Exercise objective: Go through the entries below line by line and tally those holding "politique"; write only the tally.

Start of Data for this task

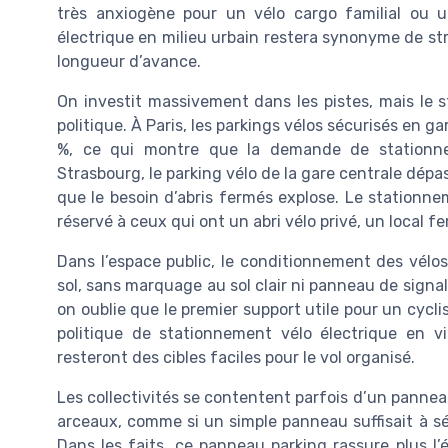
très anxiogène pour un vélo cargo familial o
électrique en milieu urbain restera synonyme de st
longueur d’avance.
On investit massivement dans les pistes, mais le 
politique. À Paris, les parkings vélos sécurisés en 
%, ce qui montre que la demande de stationnem
Strasbourg, le parking vélo de la gare centrale dépa
que le besoin d’abris fermés explose. Le stationnem
réservé à ceux qui ont un abri vélo privé, un local 
Dans l’espace public, le conditionnement des vélo
sol, sans marquage au sol clair ni panneau de signa
on oublie que le premier support utile pour un cycli
politique de stationnement vélo électrique en vil
resteront des cibles faciles pour le vol organisé.
Les collectivités se contentent parfois d’un panne
arceaux, comme si un simple panneau suffisait à séc
Dans les faits, ce panneau parking rassure plus l’é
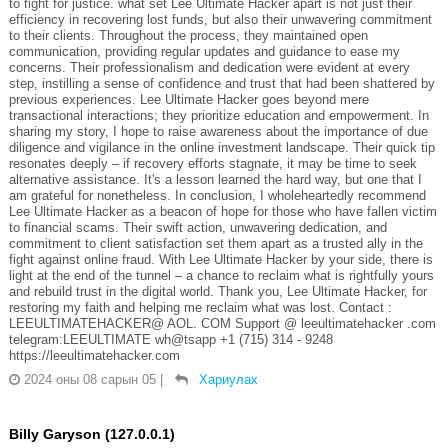
to fight for justice. what set Lee Ultimate Hacker apart is not just their
efficiency in recovering lost funds, but also their unwavering commitment
to their clients. Throughout the process, they maintained open
communication, providing regular updates and guidance to ease my
concerns. Their professionalism and dedication were evident at every
step, instilling a sense of confidence and trust that had been shattered by
previous experiences. Lee Ultimate Hacker goes beyond mere
transactional interactions; they prioritize education and empowerment. In
sharing my story, I hope to raise awareness about the importance of due
diligence and vigilance in the online investment landscape. Their quick tip
resonates deeply – if recovery efforts stagnate, it may be time to seek
alternative assistance. It's a lesson learned the hard way, but one that I
am grateful for nonetheless. In conclusion, I wholeheartedly recommend
Lee Ultimate Hacker as a beacon of hope for those who have fallen victim
to financial scams. Their swift action, unwavering dedication, and
commitment to client satisfaction set them apart as a trusted ally in the
fight against online fraud. With Lee Ultimate Hacker by your side, there is
light at the end of the tunnel – a chance to reclaim what is rightfully yours
and rebuild trust in the digital world. Thank you, Lee Ultimate Hacker, for
restoring my faith and helping me reclaim what was lost. Contact :
LEEULTIMATEHACKER@ AOL. COM Support @ leeultimatehacker .com
telegram:LEEULTIMATE wh@tsapp +1 (715) 314 - 9248
https://leeultimatehacker.com
2024 оны 08 сарын 05
|
Хариулах
Billy Garyson (127.0.0.1)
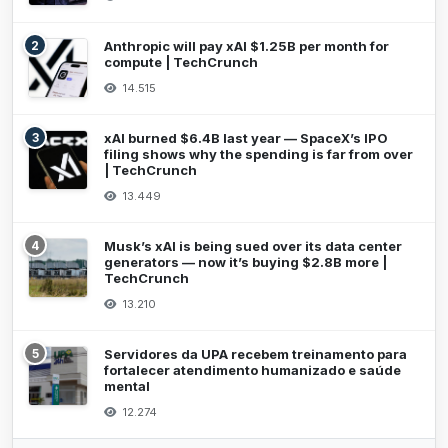
2
Anthropic will pay xAI $1.25B per month for
compute | TechCrunch
14.515
3
xAI burned $6.4B last year — SpaceX’s IPO
filing shows why the spending is far from over
| TechCrunch
13.449
4
Musk’s xAI is being sued over its data center
generators — now it’s buying $2.8B more |
TechCrunch
13.210
5
Servidores da UPA recebem treinamento para
fortalecer atendimento humanizado e saúde
mental
12.274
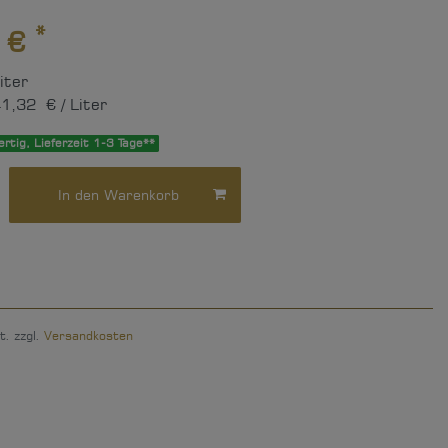
*
 €
iter
1,32 € / Liter
rtig, Lieferzeit 1-3 Tage**
In den Warenkorb
t. zzgl.
Versandkosten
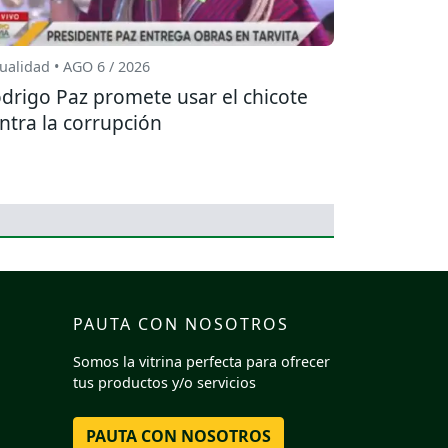
ualidad • AGO 6 / 2026
drigo Paz promete usar el chicote
ntra la corrupción
PAUTA CON NOSOTROS
Somos la vitrina perfecta para ofrecer
tus productos y/o servicios
PAUTA CON NOSOTROS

End of Data for this task

Reply to the task: 2